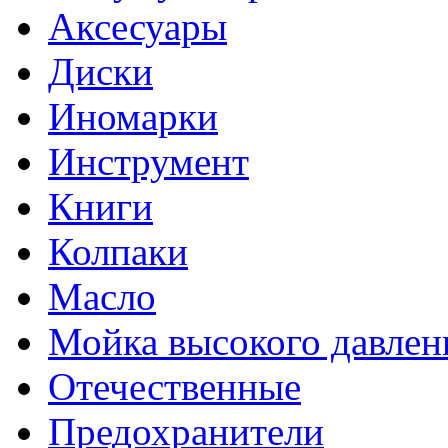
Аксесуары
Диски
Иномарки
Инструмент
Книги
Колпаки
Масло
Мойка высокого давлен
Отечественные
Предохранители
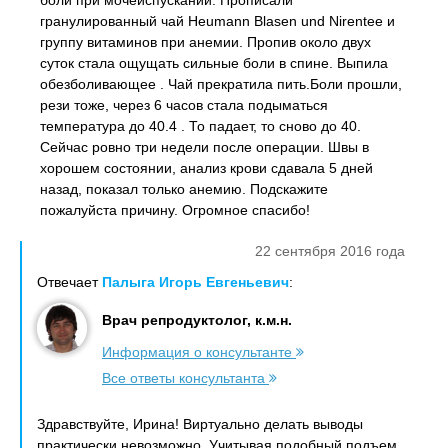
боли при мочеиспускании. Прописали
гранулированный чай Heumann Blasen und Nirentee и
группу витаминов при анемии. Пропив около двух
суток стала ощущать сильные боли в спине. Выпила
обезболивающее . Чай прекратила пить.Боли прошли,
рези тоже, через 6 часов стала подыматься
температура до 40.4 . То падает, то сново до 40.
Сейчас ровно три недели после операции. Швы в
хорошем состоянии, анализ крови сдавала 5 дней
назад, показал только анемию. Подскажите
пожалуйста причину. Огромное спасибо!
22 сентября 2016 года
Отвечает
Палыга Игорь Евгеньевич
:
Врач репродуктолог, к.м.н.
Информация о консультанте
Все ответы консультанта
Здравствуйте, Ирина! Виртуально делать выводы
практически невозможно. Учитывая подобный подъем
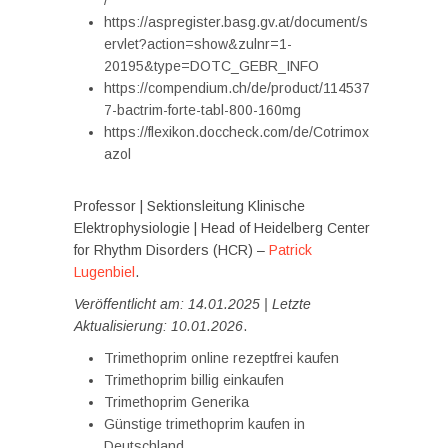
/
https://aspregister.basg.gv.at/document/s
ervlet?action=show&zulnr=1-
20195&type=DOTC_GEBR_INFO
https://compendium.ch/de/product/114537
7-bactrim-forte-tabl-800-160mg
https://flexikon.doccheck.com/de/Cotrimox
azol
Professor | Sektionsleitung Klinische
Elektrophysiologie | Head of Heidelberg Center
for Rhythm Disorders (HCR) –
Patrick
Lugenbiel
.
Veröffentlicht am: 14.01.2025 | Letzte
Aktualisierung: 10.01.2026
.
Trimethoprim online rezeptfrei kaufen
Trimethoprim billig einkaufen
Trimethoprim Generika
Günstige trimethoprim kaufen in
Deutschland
────
EXERCISE INSTRUCTIONS:
Please copy out each line of the data in which the word "https" occurs.

FINISHED EXERCISE:
https://aspregister.basg.gv.at/document/s
https://compendium.ch/de/product/114537
https://flexikon.doccheck.com/de/Cotrimox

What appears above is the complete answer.